The hypothesis is made, because it serves toward the attainment of the truth; did it not serve this end it would not be made. The spirit does not admit waste of time; for it time is always money. Hypothesism is sometimes restricted to the supreme principles of the real, or to what is called metaphysics, which would thus be always hypothetical; but for the reasons given in our discussion of agnosticism, if the principles of the real were hypothetical, the whole truth would be so, that is to say, there would not be any truth. For the rest, hypothesism, besides being internally contradictory, openly reveals that it is so, in its reference to the greater or lesser probability of hypotheses. It would be impossible to determine the degree of approximation to the true without presupposing a criterion of truth, a truth and consequently the truth. We should hardly have made mention of this error did it not constitute the fulcrum of some of the most celebrated and revered philosophies of our times.


[VII]

THE PHENOMENOLOGY OF ERROR AND THE HISTORY OF PHILOSOPHY

Inseparability of the phenomenology of error from the philosophic system.

The phenomenology of error, in its double sense of error and of suggestion, coincides therefore with the philosophic system. Both error and suggestion are improper combinations of philosophic ideas or concepts. To determine these improper combinations is equivalent to showing the obverse of that of which the philosophic system is the face. But face and obverse are not separable, for they constitute a single thought (and single reality), which is positivity-negativity, affirmation-negation. There is, therefore, no phenomenology of error outside the philosophic system, nor a philosophic system outside the phenomenology of error; the one is conceived at the moment when the other is conceived.

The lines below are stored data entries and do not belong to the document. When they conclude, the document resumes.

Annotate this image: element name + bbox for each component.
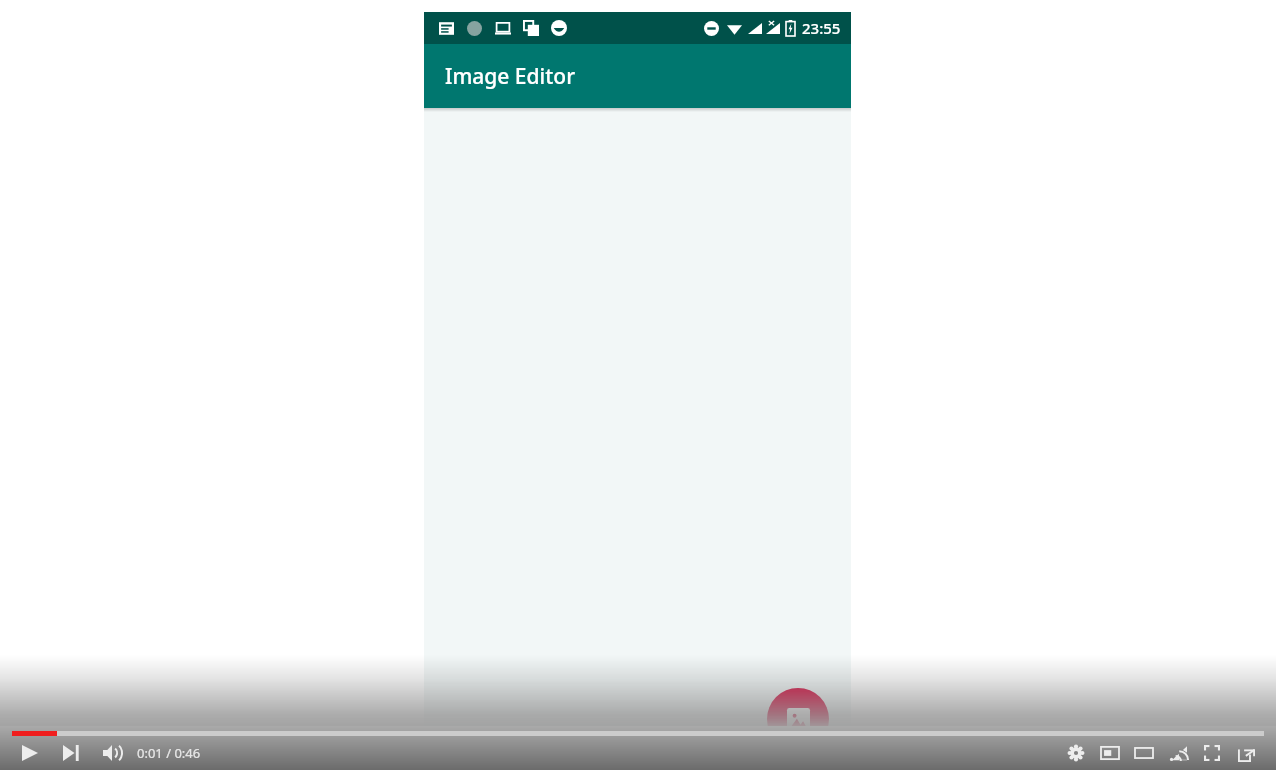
button[interactable]: Theater mode xyxy=(1127,736,1161,770)
staticText: Image Editor xyxy=(445,62,576,91)
button[interactable]: Miniplayer xyxy=(1093,736,1127,770)
button[interactable]: Play xyxy=(13,736,47,770)
button[interactable]: Next video xyxy=(54,736,88,770)
button[interactable]: Settings xyxy=(1059,736,1093,770)
staticText: 23:55 xyxy=(802,18,841,38)
button[interactable]: Mute xyxy=(95,736,129,770)
button[interactable]: Full screen xyxy=(1195,736,1229,770)
button[interactable]: Cast xyxy=(1161,736,1195,770)
button[interactable]: Pick image xyxy=(767,688,829,750)
button[interactable]: Watch on YouTube xyxy=(1229,736,1263,770)
staticText: 0:01 / 0:46 xyxy=(137,744,201,762)
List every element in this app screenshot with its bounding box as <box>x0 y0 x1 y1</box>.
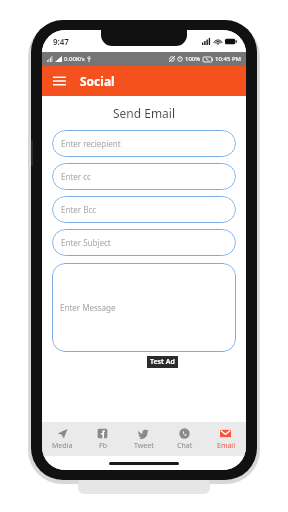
button[interactable]: Test Ad <box>147 356 178 368</box>
button[interactable]: Open navigation menu <box>48 70 70 92</box>
button[interactable]: Enter Subject <box>52 229 236 256</box>
button[interactable]: Enter reciepient <box>52 130 236 157</box>
staticText: Social <box>80 73 115 89</box>
staticText: Test Ad <box>150 357 175 367</box>
staticText: Enter Message <box>60 302 116 313</box>
staticText: Chat <box>177 441 193 451</box>
staticText: Email <box>217 441 235 451</box>
staticText: Enter reciepient <box>61 138 121 149</box>
staticText: Enter cc <box>61 171 91 182</box>
staticText: 9:47 <box>53 36 69 47</box>
staticText: Fb <box>99 441 107 451</box>
button[interactable]: Enter cc <box>52 163 236 190</box>
button[interactable]: Chat <box>164 422 205 456</box>
button[interactable]: Media <box>42 422 82 456</box>
button[interactable]: Email <box>205 422 246 456</box>
staticText: Send Email <box>52 105 236 121</box>
staticText: Media <box>52 441 73 451</box>
staticText: 10:45 PM <box>215 55 241 63</box>
button[interactable]: Tweet <box>123 422 164 456</box>
staticText: Enter Bcc <box>61 204 97 215</box>
staticText: Tweet <box>134 441 154 451</box>
button[interactable]: Fb <box>82 422 123 456</box>
staticText: Enter Subject <box>61 237 111 248</box>
staticText: 100% <box>185 55 201 63</box>
staticText: 0.00K/s <box>64 55 85 63</box>
button[interactable]: Enter Message <box>52 263 236 352</box>
button[interactable]: Enter Bcc <box>52 196 236 223</box>
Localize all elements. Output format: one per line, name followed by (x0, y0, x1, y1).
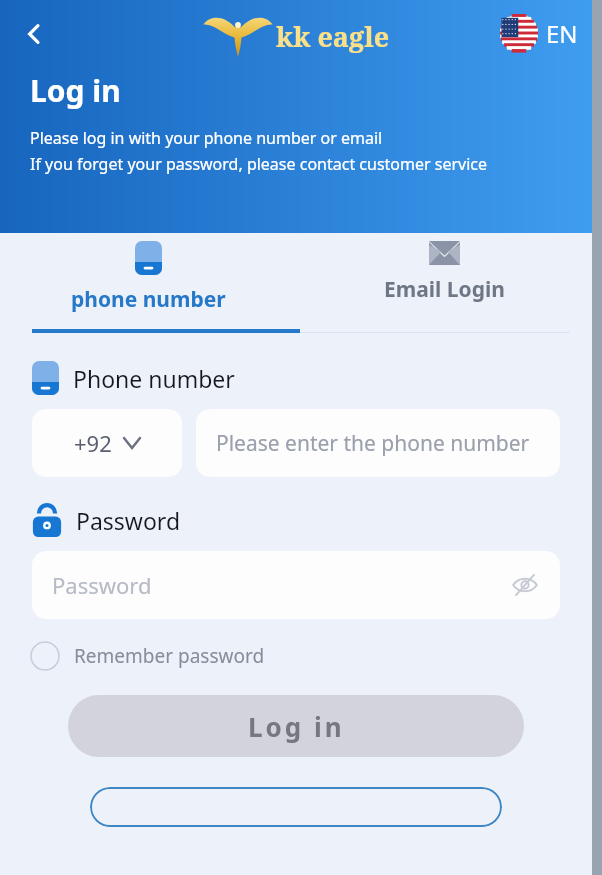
button[interactable]: +92 (32, 409, 182, 477)
button[interactable]: phone number (0, 233, 296, 333)
staticText: +92 (74, 428, 112, 458)
button[interactable]: Please enter the phone number (196, 409, 560, 477)
staticText: Phone number (73, 363, 235, 394)
staticText: Log in (248, 709, 345, 744)
button[interactable]: Email Login (296, 233, 592, 333)
staticText: Log in (30, 70, 121, 111)
button[interactable] (90, 787, 502, 827)
staticText: Email Login (384, 275, 505, 304)
staticText: Password (76, 505, 181, 536)
staticText: Password (52, 570, 152, 600)
staticText: phone number (71, 285, 226, 314)
button[interactable]: Log in (68, 695, 524, 757)
staticText: EN (546, 17, 578, 50)
button[interactable]: Show password (508, 568, 542, 602)
button[interactable]: Remember password (30, 641, 265, 671)
staticText: Please log in with your phone number or … (30, 127, 383, 149)
button[interactable]: Language EN (500, 14, 578, 52)
staticText: Please enter the phone number (216, 429, 530, 458)
staticText: If you forget your password, please cont… (30, 153, 488, 175)
staticText: Remember password (74, 643, 265, 669)
button[interactable]: Password (32, 551, 560, 619)
button[interactable]: Back (12, 12, 56, 56)
staticText: kk eagle (276, 18, 390, 55)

And since the philosophic system and the doctrine of the categories are the same, the phenomenology of error is inseparable and indistinguishable from the doctrine of the categories.

The eternal going and coming of errors.

As such the phenomenology of error is an ideal and eternal circle, like the eternal circle of the truth. Its stages are eternally traversed and retraversed by the spirit, being the stages of the spirit itself. At every instant of the life of history and of our individual life there are represented the stages that have been surpassed and must again be surpassed: the lower stages return and announce beforehand the higher.